Step 4: Accept the host into the ACM Inventory
After the server gets restarted with discovery.iso, accept the host into the host inventory.
  1. In the ACM user interface, go to Infrastructure > Host inventory.
  2. From the table, select the infrastructure environment where the host got imported.
    Note: In the hosts table, you can see the approve host after the server gets booted up completely. It can take 10-15 minutes. Verify the server before you accept. If the server name is not recognizable, then look at the details to confirm.
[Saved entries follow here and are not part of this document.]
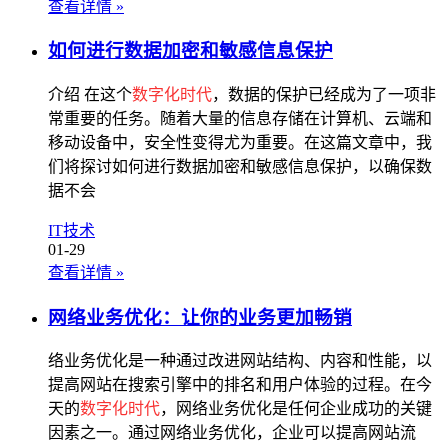
查看详情
»
如何进行数据加密和敏感信息保护
介绍 在这个
数字化时代
，数据的保护已经成为了一项非
常重要的任务。随着大量的信息存储在计算机、云端和
移动设备中，安全性变得尤为重要。在这篇文章中，我
们将探讨如何进行数据加密和敏感信息保护，以确保数
据不会
IT技术
01-29
查看详情
»
网络业务优化：让你的业务更加畅销
络业务优化是一种通过改进网站结构、内容和性能，以
提高网站在搜索引擎中的排名和用户体验的过程。在今
天的
数字化时代
，网络业务优化是任何企业成功的关键
因素之一。通过网络业务优化，企业可以提高网站流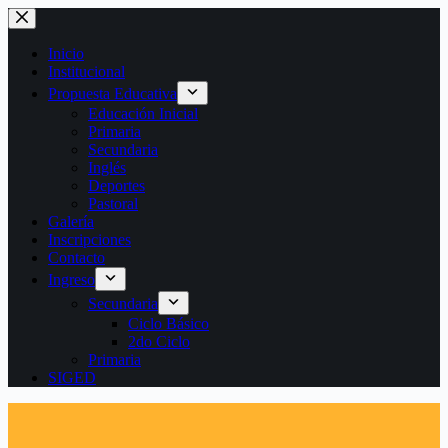
Saltar
al
contenido
Inicio
Institucional
Propuesta Educativa
Educación Inicial
Primaria
Secundaria
Inglés
Deportes
Pastoral
Galería
Inscripciones
Contacto
Ingreso
Secundaria
Ciclo Básico
2do Ciclo
Primaria
SIGED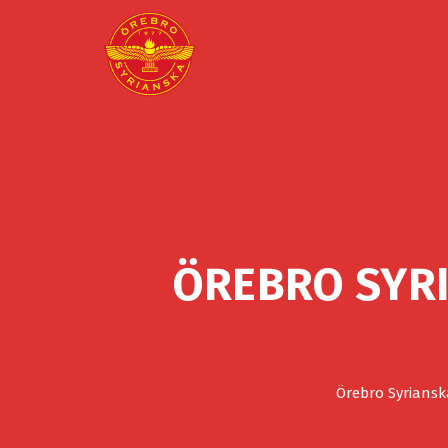
ÖREBRO SYRI
Örebro Syriansk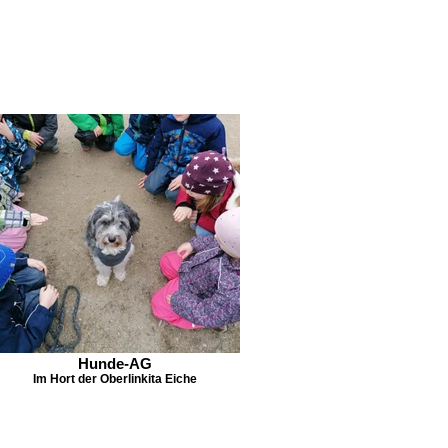
Hunde-AG
Im Hort der Oberlinkita Eiche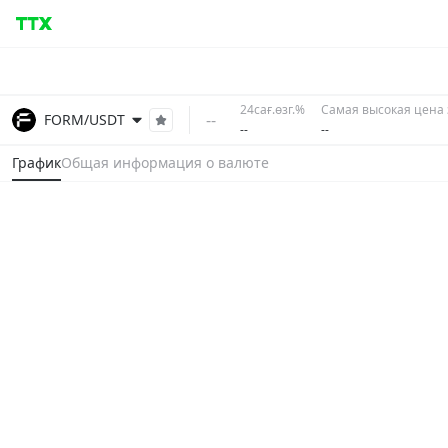
24сағ.өзг.%
Самая высокая цена 
--
FORM/USDT
--
--
График
Общая информация о валюте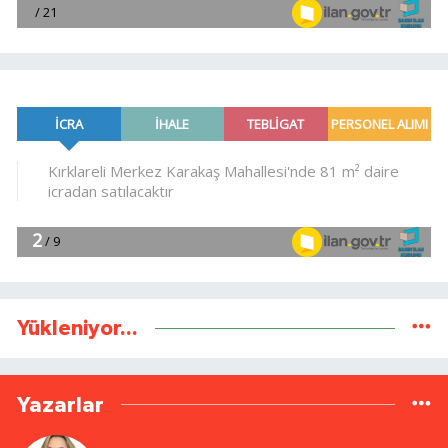
Yükleniyor...
Yazarlar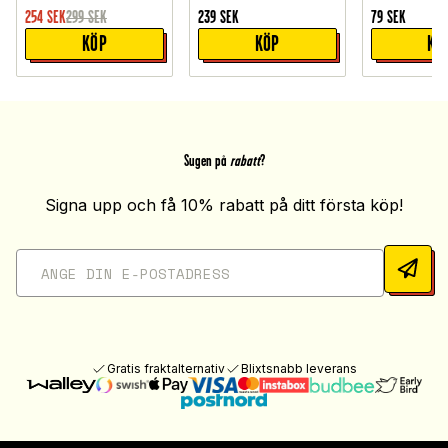
254
SEK
299
SEK
239
SEK
79
SEK
KÖP
KÖP
KÖ
Sugen på
rabatt
?
Signa upp och få 10% rabatt på ditt första köp!
Gratis fraktalternativ
Blixtsnabb leverans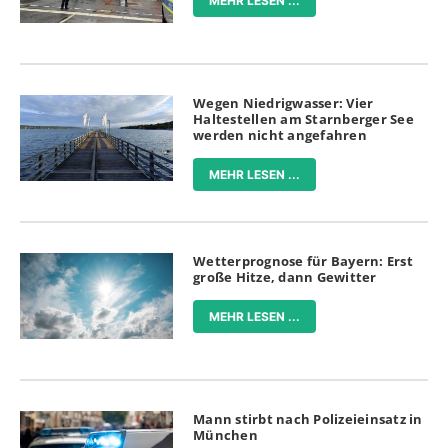
MEHR LESEN ...
Wegen Niedrigwasser: Vier
Haltestellen am Starnberger See
werden nicht angefahren
MEHR LESEN ...
Wetterprognose für Bayern: Erst
große Hitze, dann Gewitter
MEHR LESEN ...
Mann stirbt nach Polizeieinsatz in
München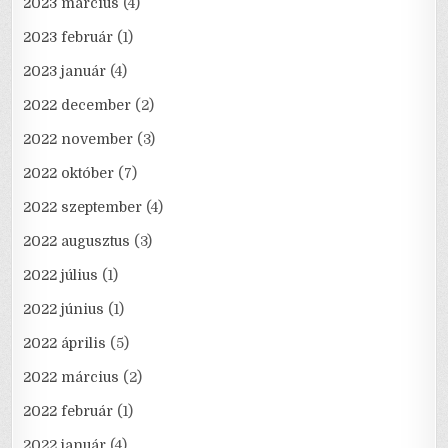
2023 március
(4)
2023 február
(1)
2023 január
(4)
2022 december
(2)
2022 november
(3)
2022 október
(7)
2022 szeptember
(4)
2022 augusztus
(3)
2022 július
(1)
2022 június
(1)
2022 április
(5)
2022 március
(2)
2022 február
(1)
2022 január
(4)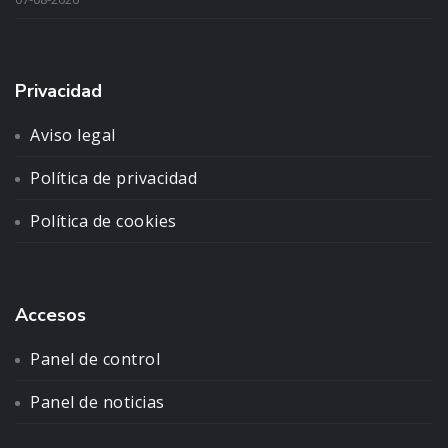
Privacidad
Aviso legal
Política de privacidad
Política de cookies
Accesos
Panel de control
Panel de noticias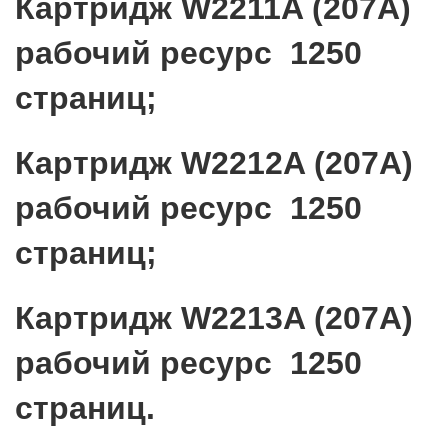
Картридж W2211A (207A)
рабочий ресурс 1250
страниц;
Картридж W2212A (207A)
рабочий ресурс 1250
страниц;
Картридж W2213A (207A)
рабочий ресурс 1250
страниц.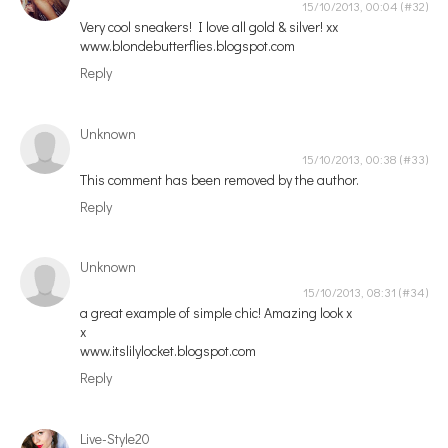
15/10/2013, 00:04
Very cool sneakers! I love all gold & silver! xx
www.blondebutterflies.blogspot.com
Reply
Unknown
15/10/2013, 00:38
This comment has been removed by the author.
Reply
Unknown
15/10/2013, 08:31
a great example of simple chic! Amazing look x
x
www.itslilylocket.blogspot.com
Reply
Live-Style20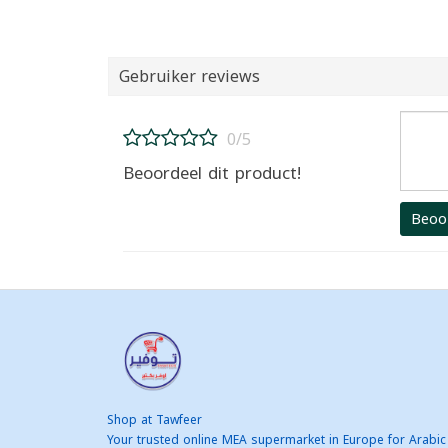
Gebruiker reviews
0/5
Beoordeel dit product!
Beoo
Shop at Tawfeer
Your trusted online MEA supermarket in Europe for Arabic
You can change the host name but ensure it is unique.
  3. Accept the host into the inventory.
Step 5: Labeling hosts (optional for advanced config)
After you accept the hosts, add labels to them through the Agent CR. It can be useful to identify a specific cluster or nodepool.
To add the label, do the following steps:
  1. Log into the OpenShift console.
  2. Go to Administration > CustomResourceDefinitions.
  3. Search for Agent of type agent-install-openshift.io.
  4. In the instances, find the agent to modify the label.
  5. Edit the label of the agent to add a new label.
    Run the following command to label the agent:
    oc -n <hosted-cluster-namespace> label agent <agent-name> inventory.agent-install.openshift.io/<label-key>=<label-value>
    For example, If there exists an agent 0176c90f-1111-78cf-1dc6-8d987fe794b2 under namespace fusion-bm, then run the following command to apply the label: 
    oc -n fusion-bm label agent 0176c90f-1111-78cf-1dc6-8d987fe794b2 inventory.agent-install.openshift.io/hcp=hcp1
When you create the cluster, use these labels to filter or assign nodes to different node pools within the cluster.